Return exactly the lines of the records below, starting at the line that contains "Specyfikacja ZENPC Studio - Intel Core 7" and ending at the line that contains "trwałe podzespoły, co", with both of those lines kept.
Start of INFORMATION GIVEN
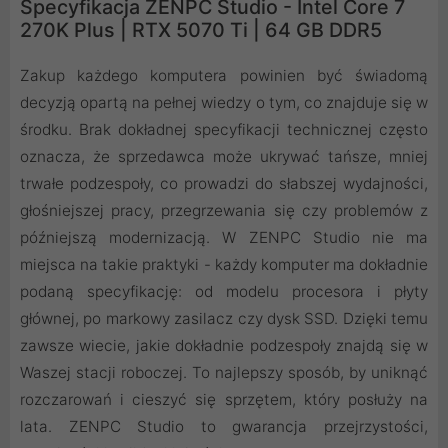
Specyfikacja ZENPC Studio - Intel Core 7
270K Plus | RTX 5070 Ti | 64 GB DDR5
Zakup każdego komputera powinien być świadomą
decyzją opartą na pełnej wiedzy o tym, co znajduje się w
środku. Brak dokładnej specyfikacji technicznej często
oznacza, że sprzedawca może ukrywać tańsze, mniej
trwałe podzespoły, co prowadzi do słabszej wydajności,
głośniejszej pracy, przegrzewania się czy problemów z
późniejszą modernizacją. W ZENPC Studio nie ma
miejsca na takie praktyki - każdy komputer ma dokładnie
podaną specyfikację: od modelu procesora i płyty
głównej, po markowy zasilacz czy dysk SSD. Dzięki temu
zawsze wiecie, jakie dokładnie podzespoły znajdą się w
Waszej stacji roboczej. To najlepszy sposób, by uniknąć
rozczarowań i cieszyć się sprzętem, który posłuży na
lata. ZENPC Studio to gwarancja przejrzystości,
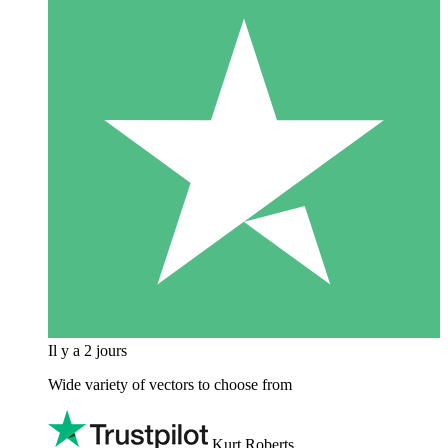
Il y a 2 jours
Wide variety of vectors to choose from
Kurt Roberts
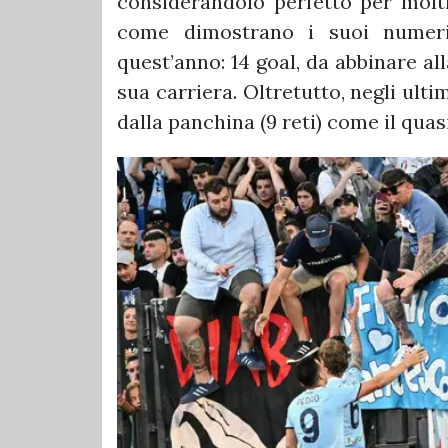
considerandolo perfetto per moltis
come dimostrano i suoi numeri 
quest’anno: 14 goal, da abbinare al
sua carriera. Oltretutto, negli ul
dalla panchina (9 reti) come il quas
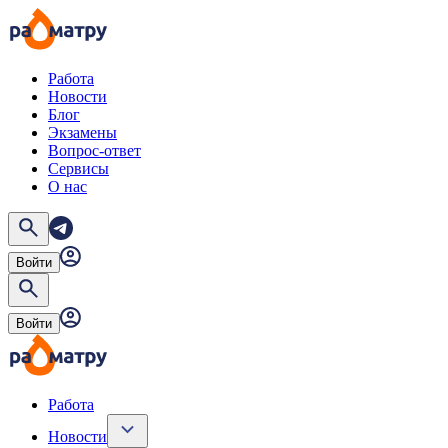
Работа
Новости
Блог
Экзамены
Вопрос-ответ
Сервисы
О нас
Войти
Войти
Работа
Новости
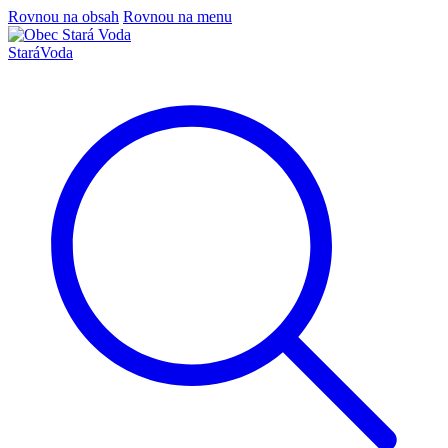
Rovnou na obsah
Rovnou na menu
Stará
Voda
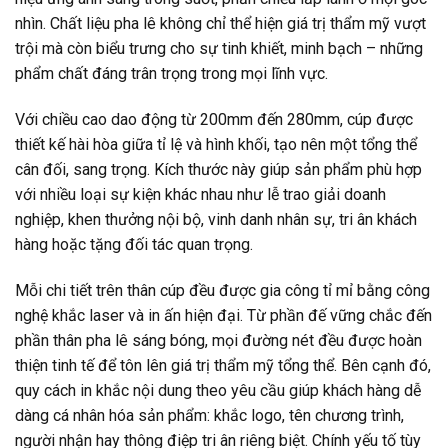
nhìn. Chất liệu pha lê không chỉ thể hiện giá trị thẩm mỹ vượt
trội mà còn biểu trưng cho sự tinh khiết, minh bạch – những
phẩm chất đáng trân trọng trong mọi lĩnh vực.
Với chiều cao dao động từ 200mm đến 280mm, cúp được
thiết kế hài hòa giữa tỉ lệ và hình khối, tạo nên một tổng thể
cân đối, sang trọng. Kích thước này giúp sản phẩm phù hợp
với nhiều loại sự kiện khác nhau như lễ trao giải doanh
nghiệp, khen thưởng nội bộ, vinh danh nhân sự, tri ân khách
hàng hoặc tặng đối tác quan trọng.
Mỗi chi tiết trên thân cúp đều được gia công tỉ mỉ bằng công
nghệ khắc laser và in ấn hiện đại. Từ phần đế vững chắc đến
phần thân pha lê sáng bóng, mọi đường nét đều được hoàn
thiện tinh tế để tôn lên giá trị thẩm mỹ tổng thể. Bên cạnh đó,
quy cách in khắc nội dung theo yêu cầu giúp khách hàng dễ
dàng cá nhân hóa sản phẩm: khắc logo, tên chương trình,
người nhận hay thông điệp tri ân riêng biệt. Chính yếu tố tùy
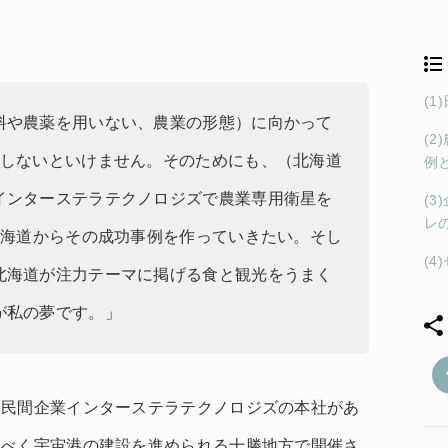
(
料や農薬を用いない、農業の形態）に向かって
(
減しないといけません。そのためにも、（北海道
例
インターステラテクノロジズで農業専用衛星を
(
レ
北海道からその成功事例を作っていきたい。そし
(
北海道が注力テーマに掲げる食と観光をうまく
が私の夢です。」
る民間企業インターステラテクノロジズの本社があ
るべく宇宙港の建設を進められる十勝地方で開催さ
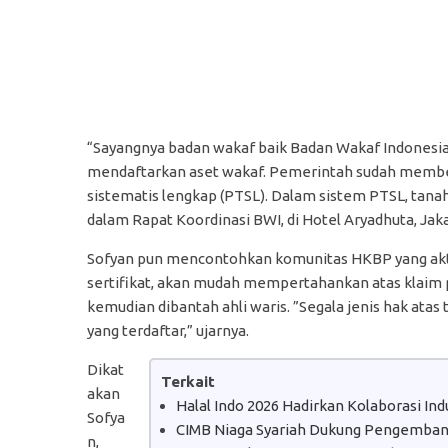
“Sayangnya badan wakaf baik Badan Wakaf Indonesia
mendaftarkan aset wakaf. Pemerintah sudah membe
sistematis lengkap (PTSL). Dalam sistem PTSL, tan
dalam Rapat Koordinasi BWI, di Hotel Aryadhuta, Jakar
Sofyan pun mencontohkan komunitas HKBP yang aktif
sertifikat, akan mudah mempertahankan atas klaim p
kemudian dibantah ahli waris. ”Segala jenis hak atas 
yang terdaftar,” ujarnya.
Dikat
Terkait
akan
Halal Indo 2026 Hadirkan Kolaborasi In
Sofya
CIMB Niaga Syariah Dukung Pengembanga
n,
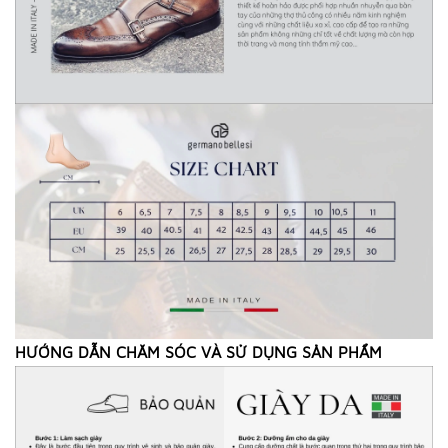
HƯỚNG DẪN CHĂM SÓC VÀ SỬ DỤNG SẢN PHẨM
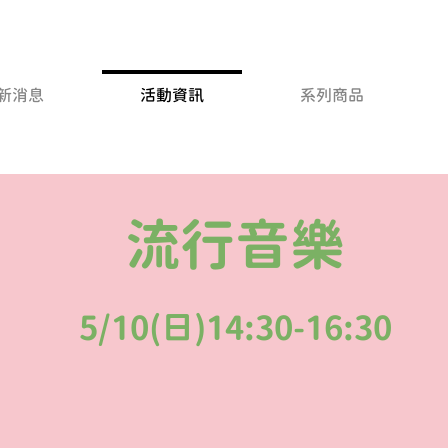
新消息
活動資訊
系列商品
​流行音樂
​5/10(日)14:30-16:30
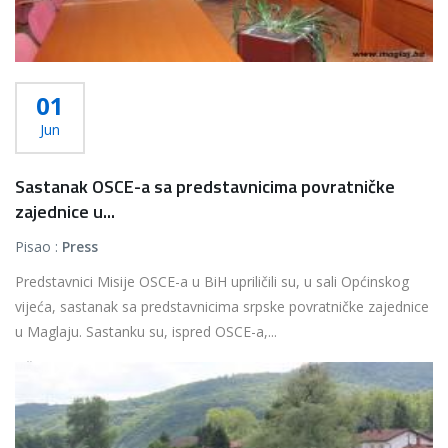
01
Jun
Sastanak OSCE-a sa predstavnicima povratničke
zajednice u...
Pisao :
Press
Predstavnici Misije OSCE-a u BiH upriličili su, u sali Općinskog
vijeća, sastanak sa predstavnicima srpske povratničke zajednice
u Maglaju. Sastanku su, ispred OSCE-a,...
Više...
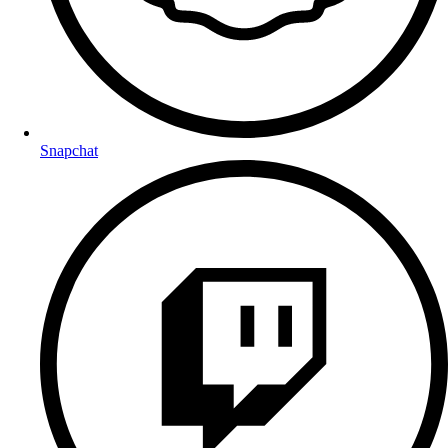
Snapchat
End of INFORMATION GIVEN
Start of INFORMATION GIVEN
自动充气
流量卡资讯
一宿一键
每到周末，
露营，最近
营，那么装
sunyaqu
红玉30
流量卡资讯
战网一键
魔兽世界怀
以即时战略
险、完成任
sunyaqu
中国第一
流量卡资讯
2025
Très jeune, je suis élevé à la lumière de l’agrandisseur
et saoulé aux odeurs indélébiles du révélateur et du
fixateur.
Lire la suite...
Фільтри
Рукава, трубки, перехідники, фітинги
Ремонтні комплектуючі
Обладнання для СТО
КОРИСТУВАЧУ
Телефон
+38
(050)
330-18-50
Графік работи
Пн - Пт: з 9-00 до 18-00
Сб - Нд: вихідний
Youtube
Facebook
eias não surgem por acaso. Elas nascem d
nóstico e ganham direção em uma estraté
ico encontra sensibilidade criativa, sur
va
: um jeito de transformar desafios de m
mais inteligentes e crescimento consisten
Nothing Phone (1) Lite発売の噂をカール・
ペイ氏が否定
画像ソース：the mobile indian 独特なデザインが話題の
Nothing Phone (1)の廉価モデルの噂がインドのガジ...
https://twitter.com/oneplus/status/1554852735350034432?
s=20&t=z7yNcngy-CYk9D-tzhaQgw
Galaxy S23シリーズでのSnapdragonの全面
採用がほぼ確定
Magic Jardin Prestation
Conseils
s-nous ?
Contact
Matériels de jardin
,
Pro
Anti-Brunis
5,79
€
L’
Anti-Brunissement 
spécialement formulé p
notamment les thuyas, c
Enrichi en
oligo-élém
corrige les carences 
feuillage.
End of INFORMATION GIVEN
RESPONSE TO THE TASK:
Specyfikacja ZENPC Studio - Intel Core 7
270K Plus | RTX 5070 Ti | 64 GB DDR5
Zakup każdego komputera powinien być świadomą
decyzją opartą na pełnej wiedzy o tym, co znajduje się w
środku. Brak dokładnej specyfikacji technicznej często
oznacza, że sprzedawca może ukrywać tańsze, mniej
trwałe podzespoły, co prowadzi do słabszej wydajności,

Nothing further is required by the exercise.